Coube a madame Suzane, a elegante avó de Jean, apresentar a filha reclamona Mélanie, que parecia uma moça oposta ao filho e sua mãe devido aparentar ser arrogante. Do começo ao final ela não me deu atenção nem me dirigiu uma frase além de prazer em conhecê-lo na estação e adieu ao final do percurso que faria com eles.  Ficou calada na primeira parte do trajeto, sem falar até mesmo com sua mãe e filho por longos minutos com a cara enfiada num livro.  De Londres até Lille a conversa rolou entre Jean sua avó e eu amistosamente. Até trocava receitas de culinária com dona Suzy que já estava se tornando íntima de mim como se fosse uma velha amiga. Após termos saído de Lille notei que a antipatia de Mélanie talvez tivesse um motivo oculto. Quando Jean citou algo referente ao pai dele que é soldado e estava morando em outra cidade a coisa pareceu óbvia: Aquela bufada atrás do livro ressoava evidente cada vez que Jean comentava algo sobre o pai. Tanto a viagem quanto as declarações do filhos sobre o pai pareciam irritar a mãe dele, porém dona Suzy contornava o temperamento da filha juntamente do neto. Quando chegamos ao destino, nos despedimos, a fria Mélanie deu um sorriso amarelo agradecendo por ter aturado o filho dela a viagem toda e deu um adieu seco, virou as costas e sumiu na paisagem. Enquanto isso, sua mãe me passava seu contato dizendo que quando voltasse para cidade que a visitasse para fazermos algumas de nossas receitas. Jean muito afetuoso me deu abraço e disse para visitá-lo para jogarmos futebol no vídeo game ou no quintal da casa da avó.




Da estação fui para o apartamento do meu irmão que tinha deixado as chaves na portaria e uma lista de instruções do que fazer na ausência dele. Desde onde comer porque ele não deixa comida pronta até como pegar as passagens de avião que ele havia me reservado para retornar ao Brasil. Sempre fiquei surpreso com esse jeitão metódico dele para tudo, ainda mais nas horas mais inusitadas, o papel redigido parecia uma ordem de serviço com data, descrição de afazeres, locais e assinatura.
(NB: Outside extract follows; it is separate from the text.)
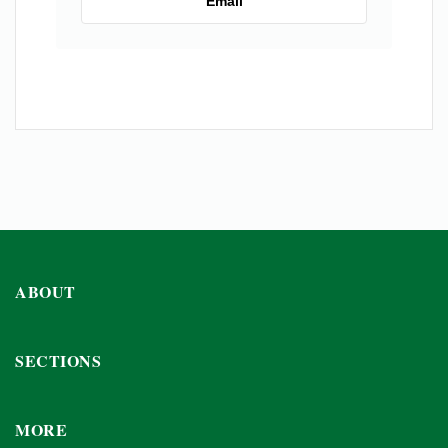
Email
ABOUT
SECTIONS
MORE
Outra coisa estranha nele nos últimos tempos desde que tinha sido traído pela esposa que o trocou por outro, era que ele não falava muito, parecia uma versão de Mélanie, pois quando a filha falava da mãe a expressão dele empalidecia. Entretanto, o detalhe mais esquisito era que ele parecia ter esquecido completamente como se falava português. Tantos anos vivendo no exterior tinham feito dele um sujeito que parecia um extraterrestre toda vez que vinha nos visitar no Brasil. Na França faz alguns meses, ele parecia em casa, ao contrário do Brasil que tudo desde a comida, clima, pessoas pareciam assustá-lo e nem ser seu país de origem. Não sei se há uma explicação plausível para essa mudança cultural tão radical, mas que é estranho ah é! – Permaneci algum tempo naquele pequeno apartamento charmoso descansando e checando mensagens e avisando Karol que havia retornado para a cidade. Tirei uma rápida soneca e acordei faminto e com dor de cabeça por estar ficando possivelmente resfriado. Achei uma aspirina por lá, tomei um banho e saí comer no lugar indicado por ele e cumprir alguns itens daquela lista que incluía a recomendação mais esdrúxula de todas: “evitar atender o vizinho caso ele tocasse a campainha”. Não sabia o motivo daquilo e também nem quis saber, como sabemos vizinhos numa cidade como Paris podem ser membros de células terroristas; vai saber. Ao meu ver o vizinho intruso deveria ser algum gay que estava dando em cima dele. É uma mera hipótese.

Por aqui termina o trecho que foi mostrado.